If you ask most people what makes good communication they will tell you it is being articulate and concise in the message. Albert Mehrabian a professor at UCLA demonstrated that the emotional content of a message (whether or not your audience likes you, trusts you, respects you, etc) is communicated with three primary factors. They are:
- The words – Content
- Your tone – Feelings
- You Visual or non-verbal cues – Expression, dress, posture, etc.
Again most people will say that words are most important. I mean they deliver the concepts we are trying to communicate, right? Wrong. Our words convey only about 7% of the emotional content (likeability) in the message, according to Mehrabian. Our tone carries almost five and a half times more meaning at 38%. What this means is that people are paying very close attention (probably subconsciously) to the tone of our voice. Are we sincere? Is the tone warm or harsh?

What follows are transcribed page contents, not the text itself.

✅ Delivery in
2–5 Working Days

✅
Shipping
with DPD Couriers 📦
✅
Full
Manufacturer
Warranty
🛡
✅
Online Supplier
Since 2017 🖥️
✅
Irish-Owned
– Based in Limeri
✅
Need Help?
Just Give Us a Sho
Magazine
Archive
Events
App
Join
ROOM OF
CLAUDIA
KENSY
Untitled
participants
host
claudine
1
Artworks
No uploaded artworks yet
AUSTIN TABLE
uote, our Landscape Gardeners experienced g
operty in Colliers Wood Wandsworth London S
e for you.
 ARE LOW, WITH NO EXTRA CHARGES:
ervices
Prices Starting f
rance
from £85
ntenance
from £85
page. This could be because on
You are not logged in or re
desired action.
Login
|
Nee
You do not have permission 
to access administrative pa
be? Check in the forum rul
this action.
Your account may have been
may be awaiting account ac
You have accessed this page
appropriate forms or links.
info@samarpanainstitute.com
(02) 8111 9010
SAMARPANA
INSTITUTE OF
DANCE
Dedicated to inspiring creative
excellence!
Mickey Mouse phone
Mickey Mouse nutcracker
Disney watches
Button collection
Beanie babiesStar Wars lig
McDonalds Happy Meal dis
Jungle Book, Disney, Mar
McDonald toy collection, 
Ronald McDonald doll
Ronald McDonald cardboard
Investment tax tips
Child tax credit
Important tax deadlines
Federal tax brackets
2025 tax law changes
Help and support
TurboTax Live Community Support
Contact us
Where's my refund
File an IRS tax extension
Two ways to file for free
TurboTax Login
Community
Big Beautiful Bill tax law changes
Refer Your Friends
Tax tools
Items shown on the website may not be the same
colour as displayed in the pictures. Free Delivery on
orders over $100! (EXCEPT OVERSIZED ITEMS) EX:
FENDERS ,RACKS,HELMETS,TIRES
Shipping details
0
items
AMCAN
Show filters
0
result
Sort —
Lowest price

The rest of the message impact is conveyed through visuals. That is our posture, our facial expressions, our dress as well as the environment we are in. There have been a number of studies demonstrating the human capacity to identify micro-expressions even unconsciously; where I can see that flash of anger, frustration or tenderness flash across your face. And it registers.
What does all of this mean? It means that when we are communicating, particularly emotional messages, we want to be aware of how we are structuring and conveying the message. If I am frustrated with an employee who really is valuable but has just done a boneheaded thing; I want to be sure that I deal with my own emotions before communicating with the employee. If my frustration bleeds through as anger or as hostility I can damage that relationship and perhaps lose an otherwise good employee.
It means that when I am meeting new people and I want to convey professionalism, capability and confidence, I may not want to show up for the meeting in cargo shorts.
The biggest take away for me is being aware of the factors that influence the messaging and taking the time to manage them.